Monday, 24 October 2011

Ashes To Ashes Sucks: Part 1

Well, it’s been a week’s break fro this blog.  Not planned by any means, though.  Work was hectic for a couple of days, then some prawns kicked me in the arse and had me off work for a couple of days, and Friday I decided to make it a whole week blog-less and just enjoy my lunch.  Anyway, I’m back now and I’m thinking about talking about something non-40K, which is a bit of challenge for me at the moment.  Battle reports are easy for me to write, because there’s a solid format, and most of the work (i.e. the game itself) is already done for me.  Trying to write about something else throws up a number of problems, starting with what to write about in the first place.  To solve this problem, I’ve decided to back up to an (almost) throwaway comment I made in one of early posts.  Ashes To Ashes was a terrible series.  That’s as true now as it ever was, but I suppose I should waste my time and yours trying to justify this ultimately subjective viewpoint beyond the typical ‘I said it, so it must be’ reasoning that I seem to apply to so many things I say.

In order to find out why I dislike the series so much, you have to look at its precursor (and far superior) series, Life On Mars.  For those that don’t know, Life on Mars was a two-series BBC One show that started in 2006.  The basic premise was that a modern-day policeman called Sam Tyler (John Simm) gets hit by a car and wakes up some 33 years in the past.  Most of the time, the episodes were a 1970s police procedural show with occasional anachronisms thrown in by Tyler as he tries to use modern methods and ideologies decades before their time in pursuit of his work.  Very episodic, but definitely above average.  However, what really made the programme interesting (for me at any rate) was the overarching plot of Tyler’s situation.  It boils down to three alternatives.  He’s either in a coma, has genuinely gone back in time or his whole future life was a delusion and he is therefore more than slightly mad.  To the show’s credit, all three options were eminently plausible (in so far as time travel via head injury can ever be plausible) based on the hints that the programme was giving. 

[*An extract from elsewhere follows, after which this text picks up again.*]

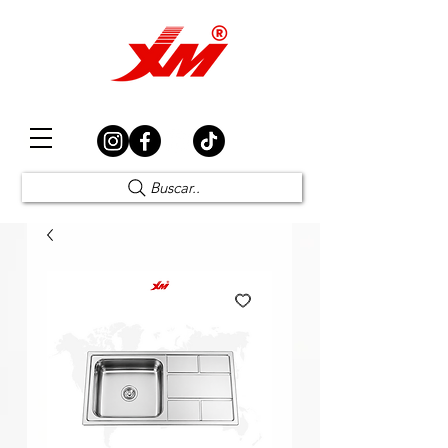
Elección Segura
Buscar..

But that’s just the broad outline. Tyler is undeniably the main focus of the programme (I think he is actually in every single scene of the entire two series run), but there are also three very important side characters.  The first (and most popular) is that of Gene Hunt, Tyler’s immediate superior in the Manchester CID.  He was brutish, belligerent and a borderline alcoholic.  He was also smart in a variety of ways and nearly always certain in what he was doing and, as such, was very much the antithesis of Tyler.  This was the source of most of the main conflict in the show.  They played well off each other, with Gene being right on occasion and Sam being right at other times.  Gene was also a very good comic character and Philip Glenister plays him very well.  However, the comic aspects of Gene Hunt can run the risk of overwhelming the tragedy and hypocrisy of his character (aspects that can often be ignored by a stratum of the audience.  I’ll address that at some point.)

The next character is that of WPC Annie Cartwright and serves very much as an anchor and moral compass to Tyler, being a warm and caring character, again very different to Sam who comes across as cold and calculating through most of the series.  This is also a great source of conflict throughout the run, with the added romantic tension between the two of them providing another layer to the programme.  In my opinion, Annie is definitely one of the best female characters I’ve seen TV as she manages to be a very strong and realistic character with falling into cliché.

The final character I’m mentioning (there are more, but I don’t want to type a full dissertation here) isn’t really a character so much as an apparition. The Test Card Girl is an occasional character who pops up out of Sam’s TV when it’s left on for too long (or at dramatically appropriate moments) to offer cryptic advice or muddy the waters of the overarching plot.  She is creepy as hell (in the manner of many supernatural little girls in fiction) and adds to the surreal feel of the show.  It’s very possible to forget the sci-fi style elements to Life on Mars in the middle of an episode, and one of her appearances is always jarring in the way it reminds you about the weird overall metaplot to the show.

Anyway, that’s a brief outline of the series.  I’ve tried to avoid spoilers as I don’t want to ruin it for anyone who may not have seen it yet.  If you haven’t, then please source a copy of the DVD or Netflix it or Lovefilm or whatever you do and watch it.  It’s a cracking programme and well worth your time.

I can’t say the same for its follow-on sister series but will be addressing that tomorrow.  There will be spoilers.